Otro
EIF5A dimerizes not only in vitro but also in vivo and its molecular envelope is similar to the EF-P monomer
Registro en:
Amino Acids, v. 44, n. 2, p. 631-644, 2013.
0939-4451
1438-2199
10.1007/s00726-012-1387-7
WOS:000313794600033
2-s2.0-84878364678
Autor
Dias, Camila Arnaldo Olhê
Garcia, Wanius
Zanelli, Cleslei Fernando
Valentini, Sandro Roberto
Resumen
The protein eukaryotic initiation factor 5A (eIF5A) is highly conserved among archaea and eukaryotes, but not in bacteria. Bacteria have the elongation factor P (EF-P), which is structurally and functionally related to eIF5A. eIF5A is essential for cell viability and the only protein known to contain the amino acid residue hypusine, formed by post-translational modification of a specific lysine residue.
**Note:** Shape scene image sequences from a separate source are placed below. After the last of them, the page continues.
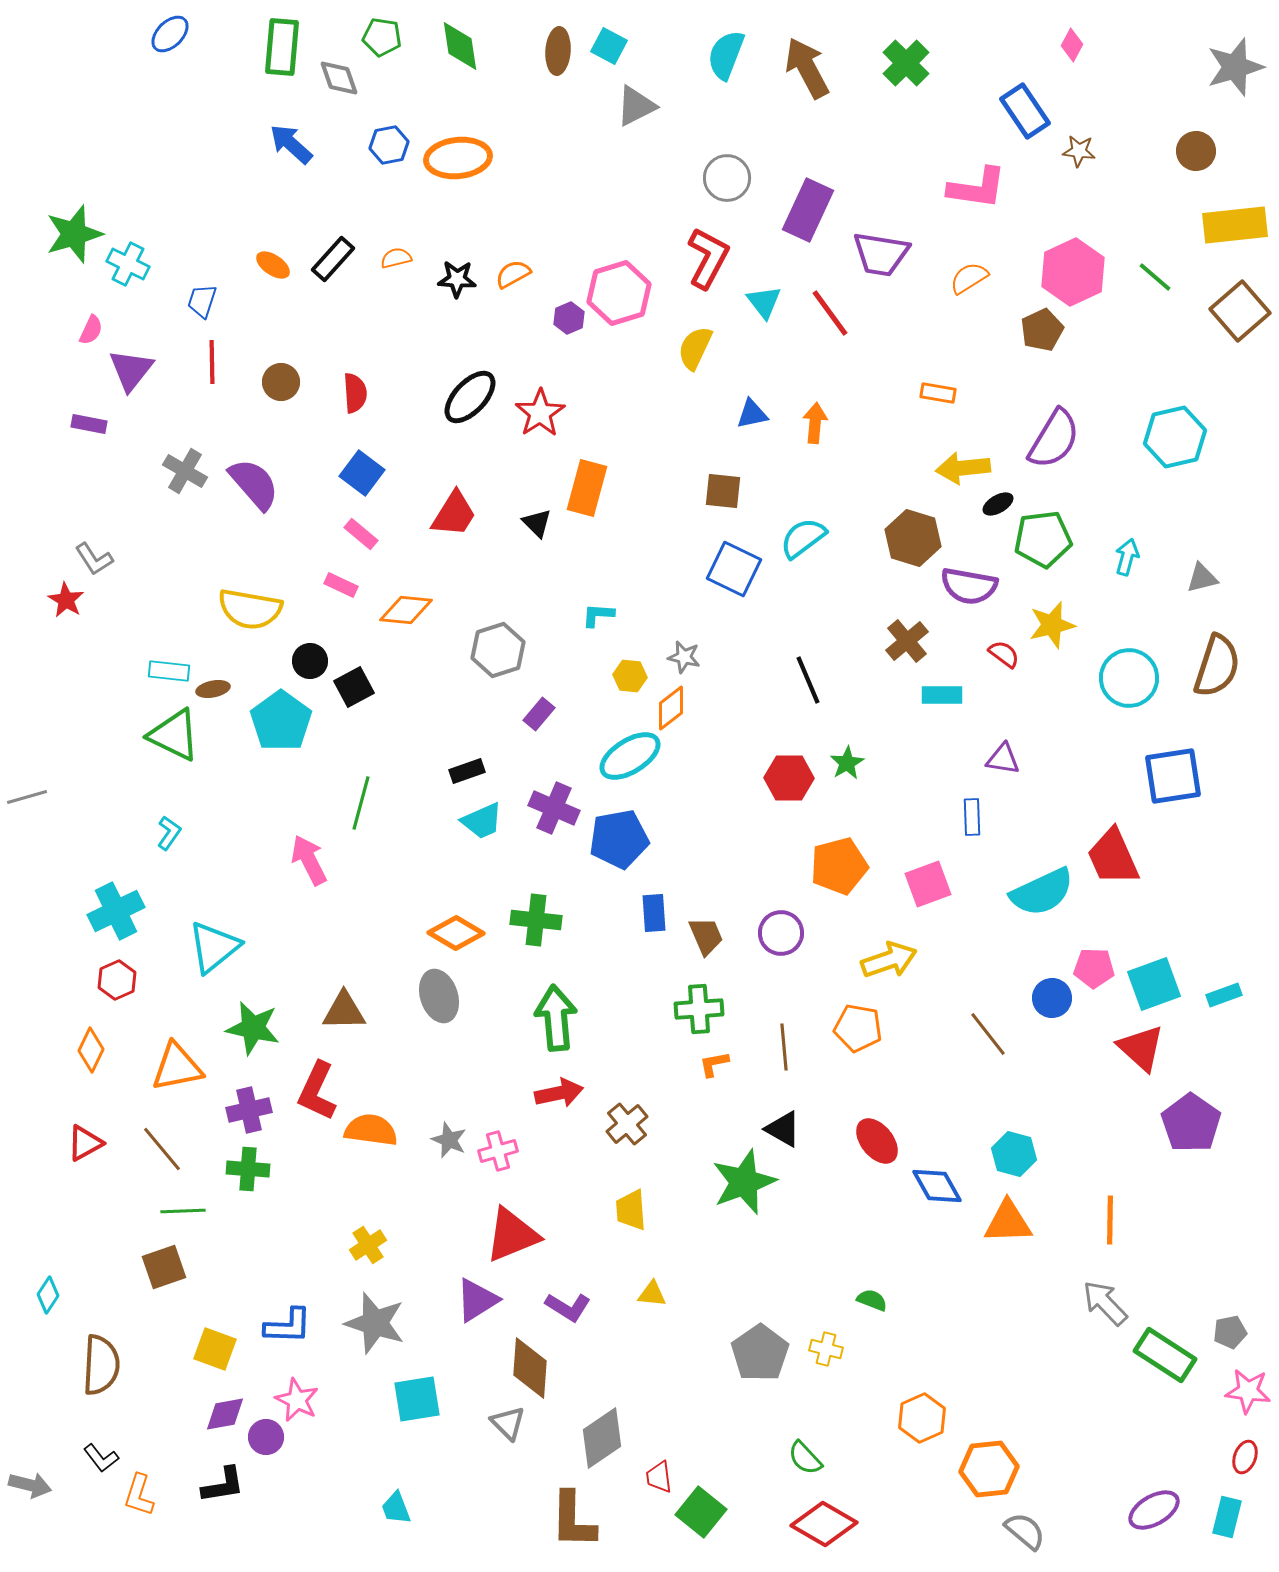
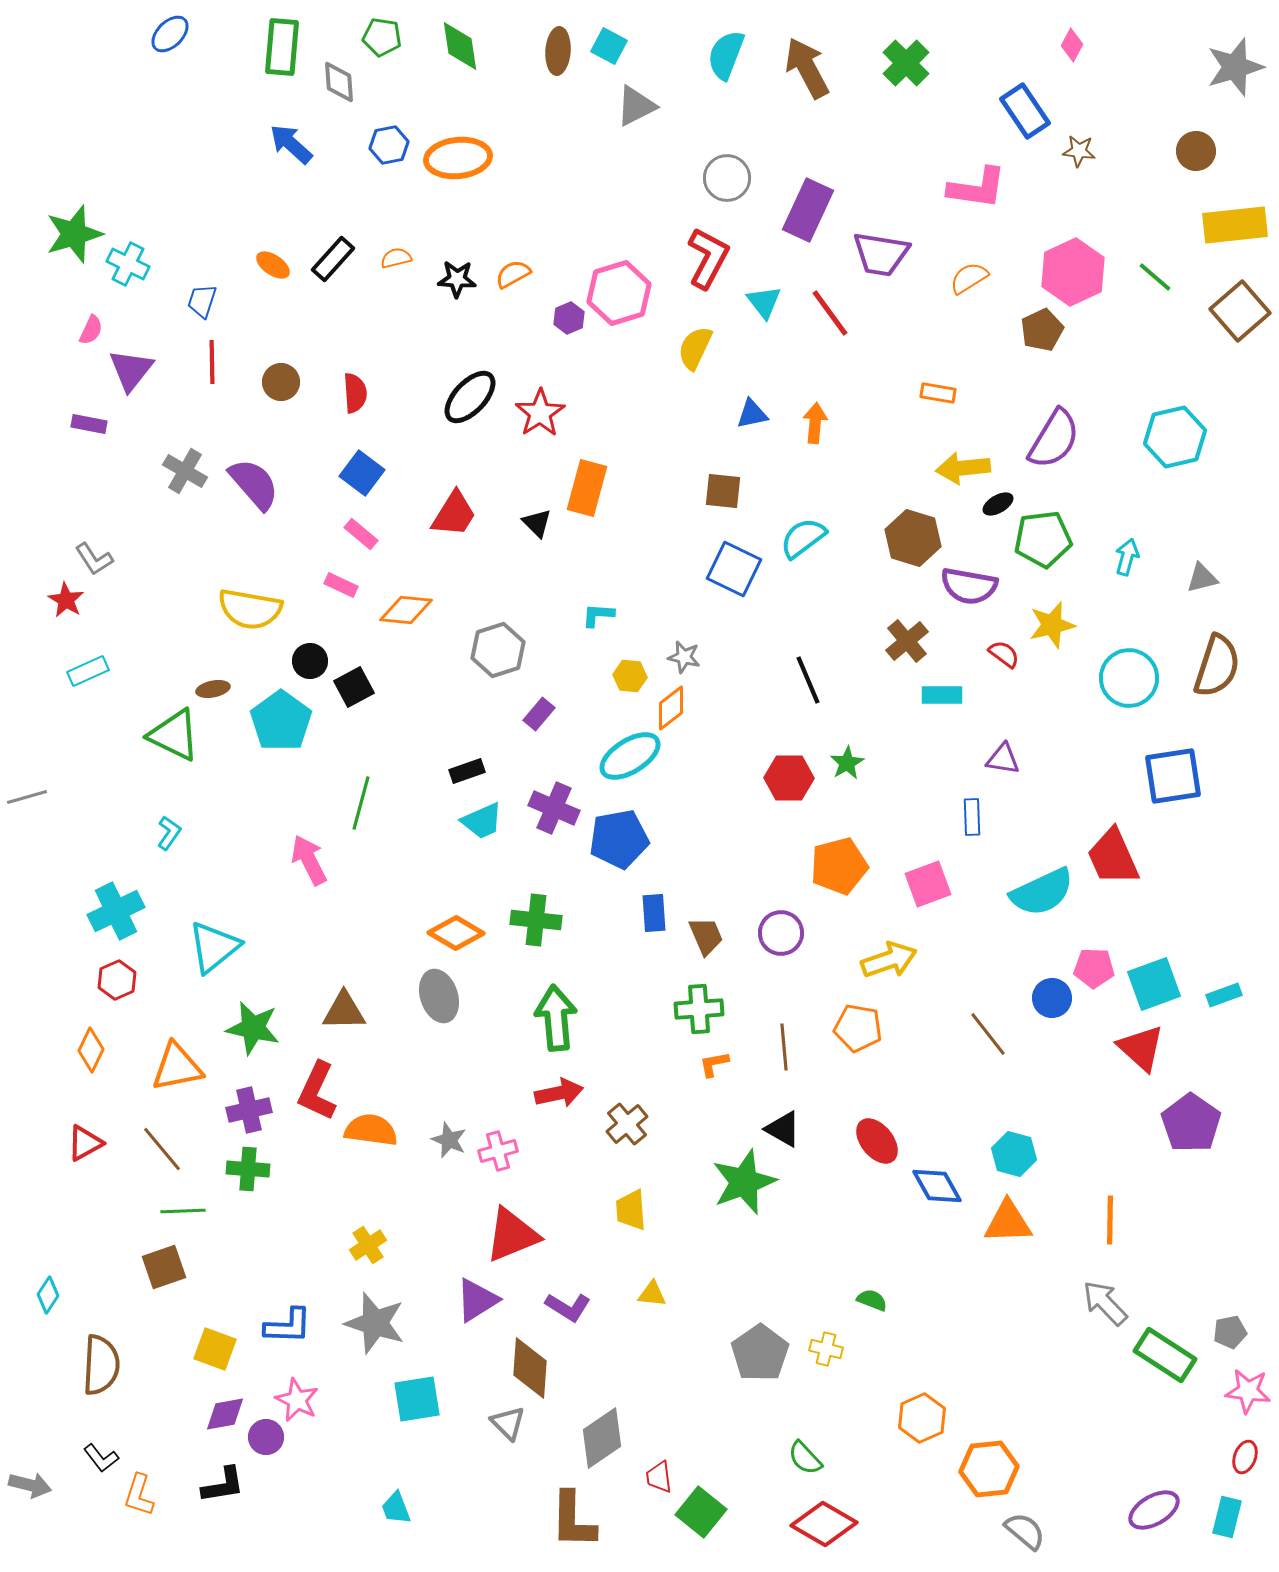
gray diamond at (339, 78): moved 4 px down; rotated 15 degrees clockwise
cyan rectangle at (169, 671): moved 81 px left; rotated 30 degrees counterclockwise
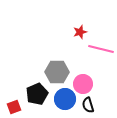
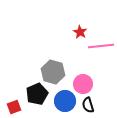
red star: rotated 24 degrees counterclockwise
pink line: moved 3 px up; rotated 20 degrees counterclockwise
gray hexagon: moved 4 px left; rotated 15 degrees clockwise
blue circle: moved 2 px down
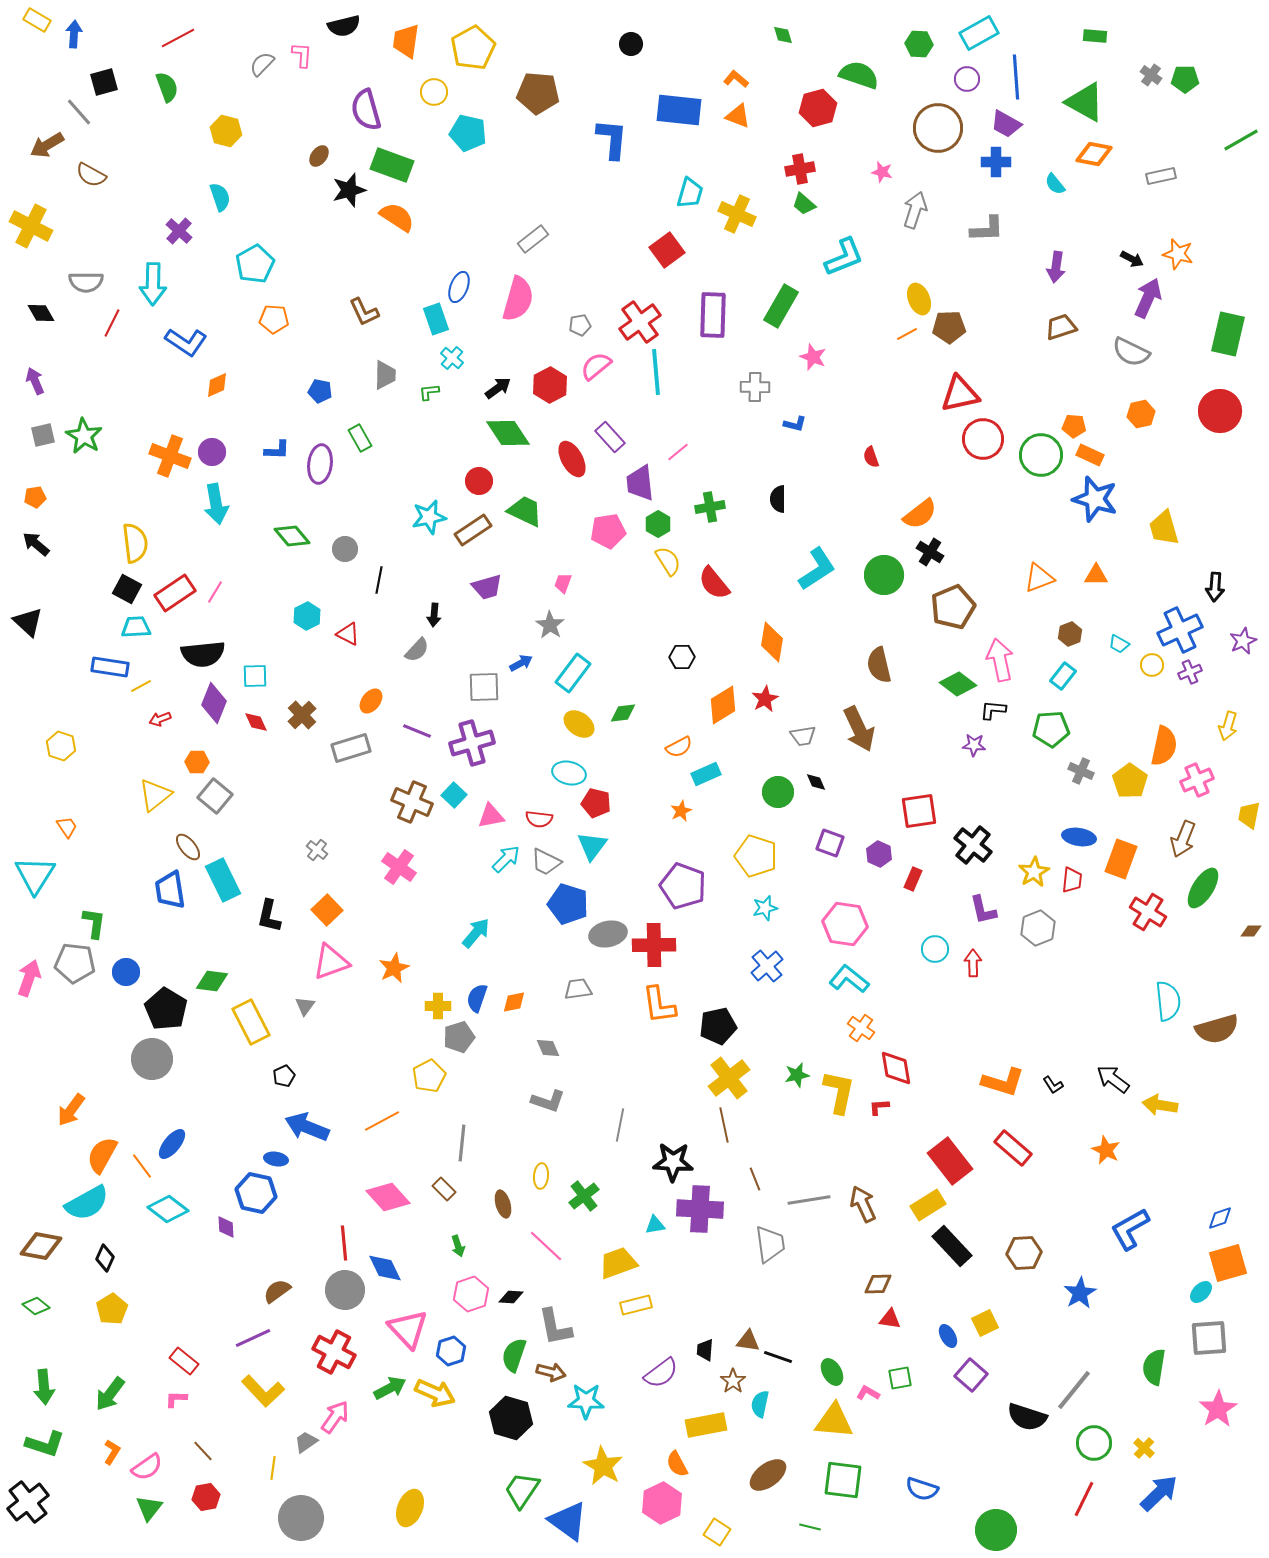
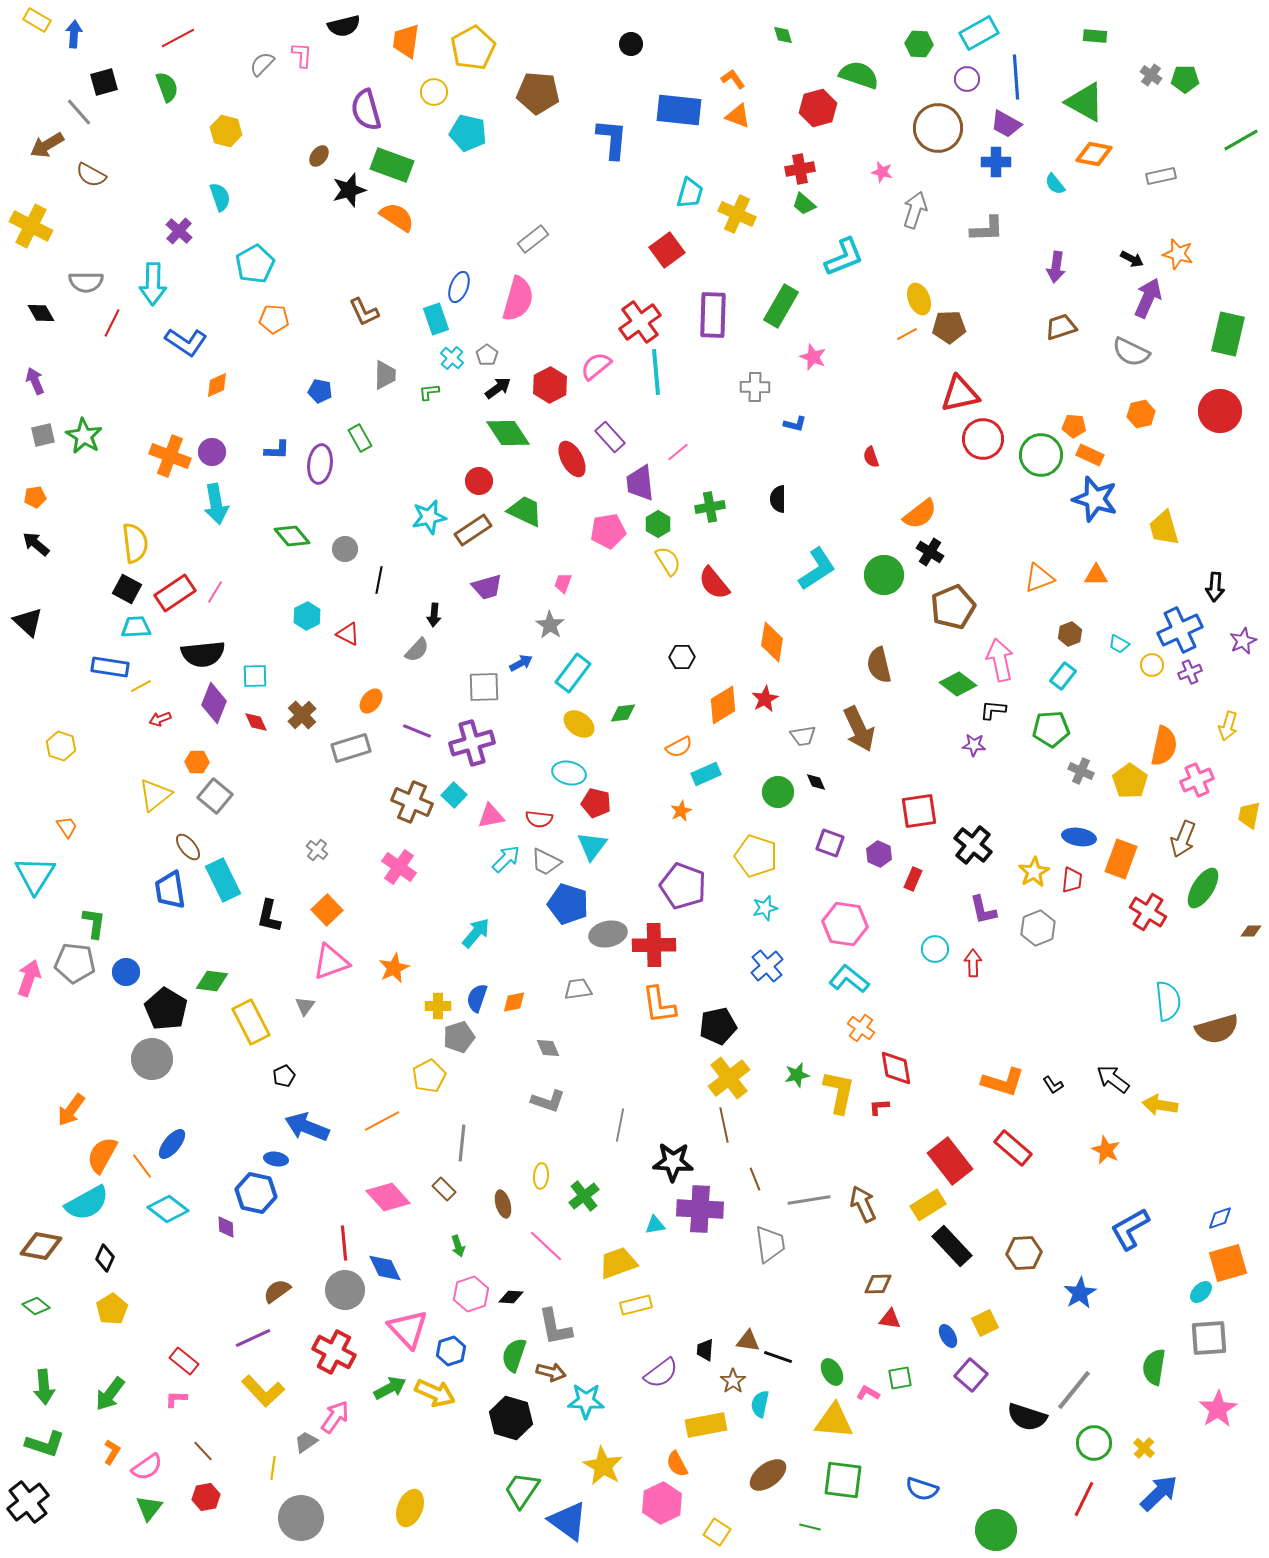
orange L-shape at (736, 79): moved 3 px left; rotated 15 degrees clockwise
gray pentagon at (580, 325): moved 93 px left, 30 px down; rotated 25 degrees counterclockwise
Although eIF5A was initially identified as a translation initiation factor, recent studies strongly support a function for eIF5A in the elongation step of translation. However, the mode of action of eIF5A is still unknown. Here, we analyzed the oligomeric state of yeast eIF5A. First, by using size-exclusion chromatography, we showed that this protein exists as a dimer in vitro, independent of the hypusine residue or electrostatic interactions. Protein-protein interaction assays demonstrated that eIF5A can form oligomers in vitro and in vivo, in an RNA-dependent manner, but independent of the hypusine residue or the ribosome. Finally, small-angle X-ray scattering (SAXS) experiments confirmed that eIF5A behaves as a stable dimer in solution. Moreover, the molecular envelope determined from the SAXS data shows that the eIF5A dimer is L-shaped and superimposable on the tRNAPhe tertiary structure, analogously to the EF-P monomer. © 2012 Springer-Verlag.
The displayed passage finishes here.